The virus in this clinical study is not the coronavirus seen in China in 2019/2020

28th Jan 2020

Claim

A vaccine for the coronavirus was being trialled in January 2020 days before the outbreak.

Conclusion

Incorrect. The trial referenced was for a different type of coronavirus—Middle East respiratory syndrome (MERS).

A Facebook post claiming that a vaccine trial for the Wuhan coronavirus started days before the recent outbreak has been shared hundreds of times on Facebook.

However, the post makes several incorrect claims.

Firstly, the vaccine trial referenced does not relate to the virus behind the recent outbreak, but a different one altogether. 

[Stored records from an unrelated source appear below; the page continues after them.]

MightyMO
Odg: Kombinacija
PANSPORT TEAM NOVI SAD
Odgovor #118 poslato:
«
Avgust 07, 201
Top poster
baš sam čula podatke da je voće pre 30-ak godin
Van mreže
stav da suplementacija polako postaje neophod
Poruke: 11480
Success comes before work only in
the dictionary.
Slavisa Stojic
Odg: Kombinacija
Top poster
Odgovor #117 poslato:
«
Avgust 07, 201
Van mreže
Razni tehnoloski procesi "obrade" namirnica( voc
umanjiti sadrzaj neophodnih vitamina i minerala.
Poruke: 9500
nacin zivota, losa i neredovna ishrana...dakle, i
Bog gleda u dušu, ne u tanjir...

While the virus observed in Wuhan, China has commonly been referred to as simply “coronavirus”, this is actually a term for a family of viruses that can infect a range of species. The vaccine in the clinical trial linked to in the post is for a coronavirus called Middle East respiratory syndrome (MERS).

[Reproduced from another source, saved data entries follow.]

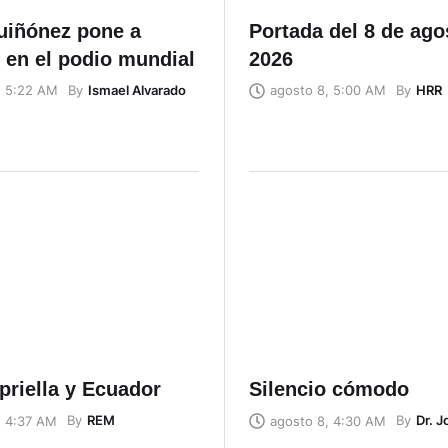
uiñónez pone a
Portada del 8 de ago
 en el podio mundial
2026
By
Ismael Alvarado
By
HRR
, 5:22 AM
agosto 8, 5:00 AM
priella y Ecuador
Silencio cómodo
By
REM
By
Dr. 
, 4:37 AM
agosto 8, 4:30 AM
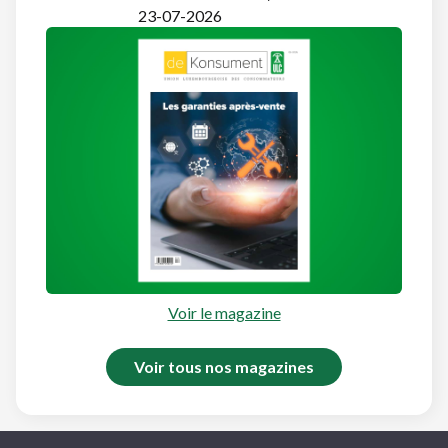
23-07-2026
Voir le magazine
Voir tous nos magazines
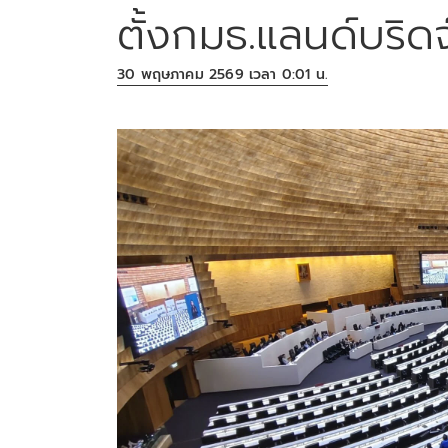
ตั้งกมธ.แลนด์บริดจ์
30 พฤษภาคม 2569 เวลา 0:01 น.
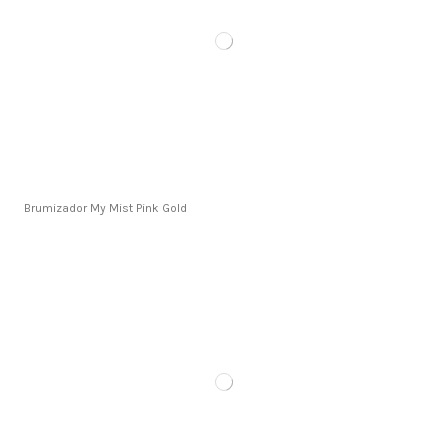
Brumizador My Mist Pink Gold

The most recent virus, currently known simply as “2019 novel coronavirus” (2019-nCoV), is a different virus. Multiple efforts to develop a vaccine for 2019-nCoV are currently underway, but none are at trial stage yet.

Secondly, the vaccine in the trial referenced to was replication-deficient, meaning it was engineered by scientists to be unable to spread through the body and infect the host.

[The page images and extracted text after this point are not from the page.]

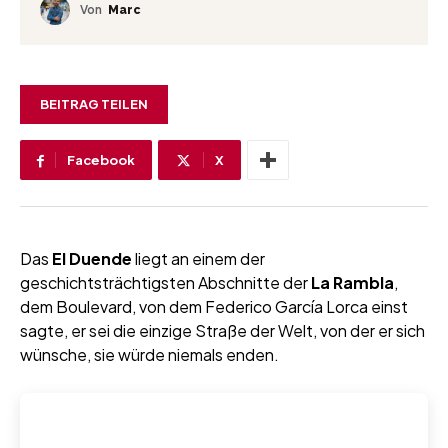
Von
Marc
BEITRAG TEILEN
Facebook
X
Das
El Duende
liegt an einem der
geschichtsträchtigsten Abschnitte der
La Rambla
,
dem Boulevard, von dem Federico García Lorca einst
sagte, er sei die einzige Straße der Welt, von der er sich
wünsche, sie würde niemals enden.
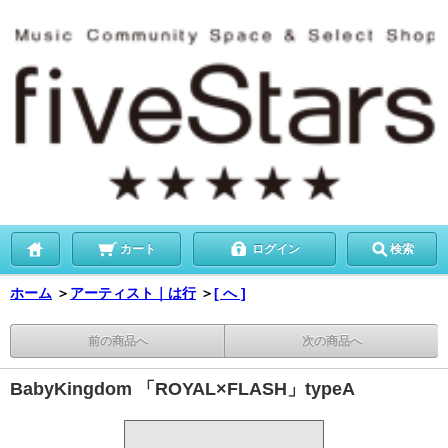
カート
ログイン
検索
ホーム
＞
アーティスト｜は行
＞
[ へ ]
前の商品へ
次の商品へ
BabyKingdom 「ROYAL×FLASH」typeA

Additionally, the location of the vaccine trial is listed as Riyadh, Saudi Arabia, which is 4,000 miles away from Wuhan, where the first 2019-nCoV outbreak was identified. And (as the name suggests) the 2019-nCoV outbreak was first observed at the end of 2019, before the date the MERS vaccine trial was due to start.

This article is part of our work fact checking potentially false pictures, videos and stories on Facebook. You can read more about this—and find out how to report Facebook content—here. For the purposes of that scheme, we’ve rated this claim as false because the clinical trial is for a different type of the coronavirus.

We aim for our fact checks to be as accurate and up-to-date as possible. If you think we've made an error or missed some relevant information, please email team@fullfact.org.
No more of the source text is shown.